El pasado mes de diciembre, sus hermanas de congregación, en la celebración del capítulo general, le dieron la feliz sorpresa de celebrar –de nuevo– sus 25 años de profesión. Y lo hicieron en el marco de una Eucaristía. Teresa, que no sabía nada, llegó al oratorio con esa concentración y reverencia que oriente siempre nos enseña a los occidentales. Perfectamente sentada, su cancionero y oficio divino, ordenados y la mirada baja, humilde… y en profundo silencio. Tras la primera canción, en la monición de entrada, resuena por primera vez su nombre y el motivo de la acción de gracias. Desde ahí, en otras 13 ocasiones, vuelve a aparecer el nombre de Teresa… Y ella, respondió a las menciones, siempre igual, con una sonrisa y una profunda reverencia. Tan profunda que parecía romperse.

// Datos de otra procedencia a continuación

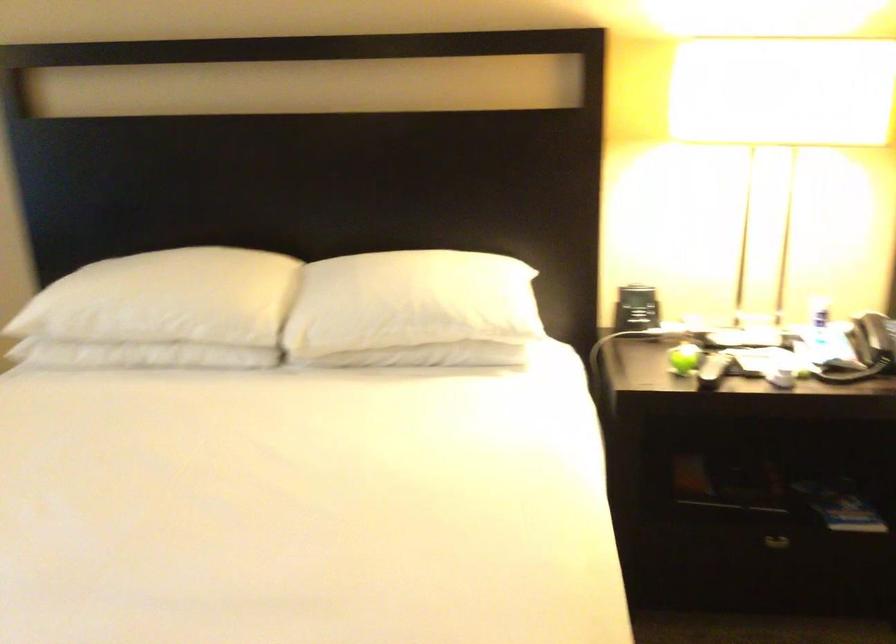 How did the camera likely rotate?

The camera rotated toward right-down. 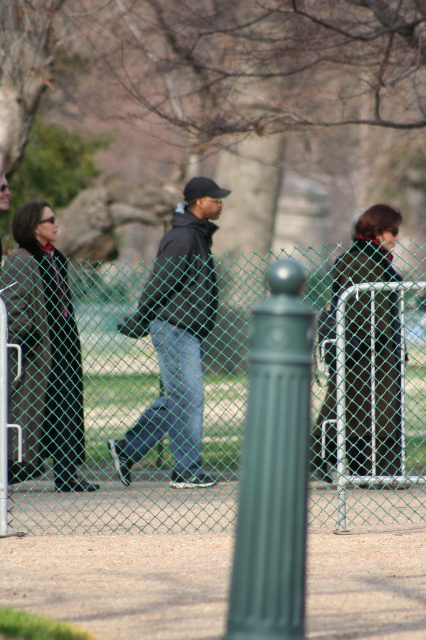 You are a fashion designer analyzing the clothing items in the image. You notice the dark blue jeans at center and the dark brown leather jacket at center. Which clothing item appears larger in the image?

The dark blue jeans at center appears larger than the dark brown leather jacket at center in the image.

You are standing at the park and see a woman wearing a dark brown leather coat at left and a man wearing dark blue jeans at center. Which piece of clothing is positioned lower in the image?

The dark brown leather coat at left is located below dark blue jeans at center, so the dark brown leather coat at left is positioned lower in the image.

You are a fashion designer observing people in the park. You notice a dark brown leather coat at left and a dark blue jeans at center. Which clothing item appears narrower?

The dark brown leather coat at left is narrower than the dark blue jeans at center. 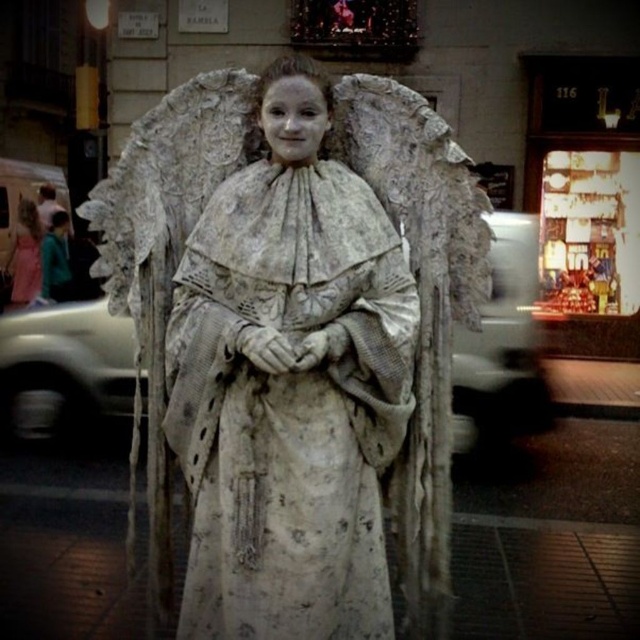 You are a photographer trying to capture the matte white dress at left and the teal fabric jacket at left in a single shot. Since the background is busy, you want to ensure both items are clearly visible. Which object should you focus on to keep both in sharp focus?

Impresiona la reverencia en el contexto de la comunidad, que es donde hay que celebrar los acontecimientos: los buenos y los regulares. Impresiona la sencillez de una sonrisa que tiene más contenido que buena parte de los textos que manejamos para decir que nuestro corazón goza. Impresiona, el silencio con el que, de verdad, se acoge lo que te viene, sin buscarlo, sin procurarlo, sin manejarlo… solo recibirlo y gozarlo. Lo mismo que ocurre con los milagros, que los descubre solo quien tiene fe; o igual que ocurre con la amistad, que la gusta solo quien sabe amar.
En Teresa, descubro, el lento camino que lleva a la vida religiosa hacia un desplazamiento cultural y geográfico. Descubro el milagro y la posibilidad. La evolución de la vida religiosa en este tiempo no es de ruptura, sino de desarrollo. Viendo a Teresa y conviviendo con ella, uno percibe rasgos imborrables del carisma, pero también rasgos inéditos de una vida religiosa que crece de otro modo, en otro mundo y con preocupaciones muy diferentes a las que priman en buena parte de su congregación.
Las congregaciones en oriente no viven, en este momento, grandes cuestiones de contraste. No se suele discutir la idea mayor o la tradicionalmente sostenida. Nuestros hermanos y hermanas, suelen presenciar desde el silencio, las decisiones que desde la historia seguimos proponiendo otros. Sonríen, –sin hacerlo–, al comprobar lo bien que diseñamos –sobre todo los occidentales– procesos de reestructuración detallados, pensando en otros, sin caer en la cuenta de que también nos tienen que afectar. Se dan perfecta cuenta que los que solemos hablar de interculturalidad, en realidad, nos cuesta mucho vivirla. Preferimos la reflexión, el crecimiento y el diálogo «con los nuestros», porque el choque cultural con otros nos desgasta. Por eso agradecemos el silencio de las otras culturas, porque cuando este silencio se llena de palabra o gesto nos desconciertan.
A penas crucé unas palabras con Teresa. Todas de cortesía y agradecimiento. Han pasado 25 años desde su aceptación del don vocacional. Y, estoy seguro que en estos 25 años han tomado fuerza muchas convicciones y la han perdido otras que parecían fuertes y no lo son. Lo bueno de los carismas, como dones del Espíritu, es que no tienen que bregar con el «quedar bien», ni con el parecerlo… Solo trabajan en dirección del viento del Espíritu, por eso son imparables. Yo pude ver, en Teresa, como encarnaba el presente y el futuro de su congregación. Todavía cuesta leerlo en las estabilidades que practicamos en las congregaciones, pero «tiempo al tiempo». Quizá no pase mucho cuando empecemos a ver, y a gozar, cómo desde oriente vuelve la estrella para llenar de novedad estos desgastados caminos de la tradición de occidente.